_TASK DETAILS_. Read the records below and report each line in which "public" occurs.

_RECORDS FOR PROCESSING_.

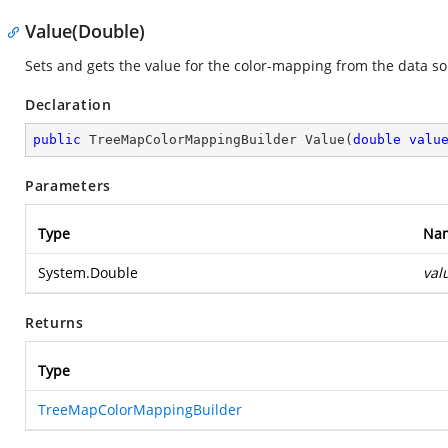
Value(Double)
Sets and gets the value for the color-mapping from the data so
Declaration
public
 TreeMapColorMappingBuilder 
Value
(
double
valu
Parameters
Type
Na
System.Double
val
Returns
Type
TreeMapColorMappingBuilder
* * *
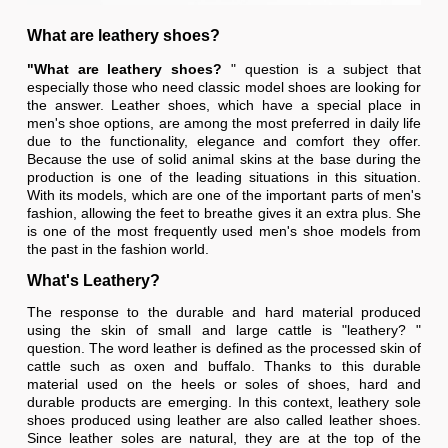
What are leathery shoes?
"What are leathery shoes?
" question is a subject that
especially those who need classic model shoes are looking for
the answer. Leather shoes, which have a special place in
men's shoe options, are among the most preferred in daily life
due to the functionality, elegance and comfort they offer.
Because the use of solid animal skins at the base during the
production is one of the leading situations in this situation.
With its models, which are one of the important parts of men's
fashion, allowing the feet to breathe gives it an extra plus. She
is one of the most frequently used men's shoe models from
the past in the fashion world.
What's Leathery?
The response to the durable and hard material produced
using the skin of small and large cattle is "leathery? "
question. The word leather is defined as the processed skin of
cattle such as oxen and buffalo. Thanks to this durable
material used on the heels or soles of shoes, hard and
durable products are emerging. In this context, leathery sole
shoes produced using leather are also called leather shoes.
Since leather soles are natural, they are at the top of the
--
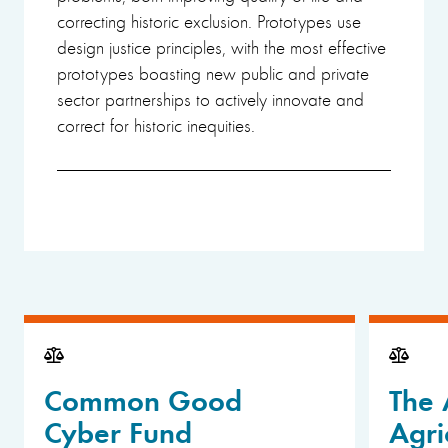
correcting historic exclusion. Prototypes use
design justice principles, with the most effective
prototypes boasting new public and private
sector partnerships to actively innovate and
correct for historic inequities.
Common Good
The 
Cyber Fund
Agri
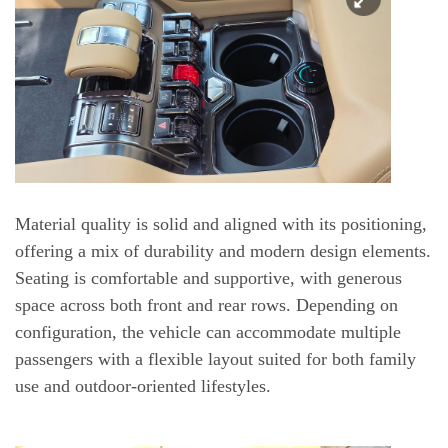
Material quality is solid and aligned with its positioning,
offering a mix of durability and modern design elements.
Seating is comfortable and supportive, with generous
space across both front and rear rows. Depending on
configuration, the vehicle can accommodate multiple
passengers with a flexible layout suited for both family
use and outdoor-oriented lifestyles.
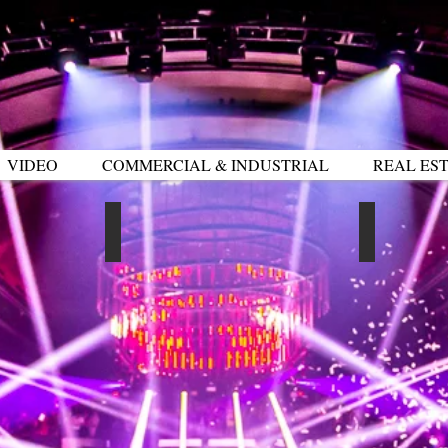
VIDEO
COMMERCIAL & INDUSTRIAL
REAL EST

_WRITTEN RESPONSE_.
public
prototypes boasting new public and private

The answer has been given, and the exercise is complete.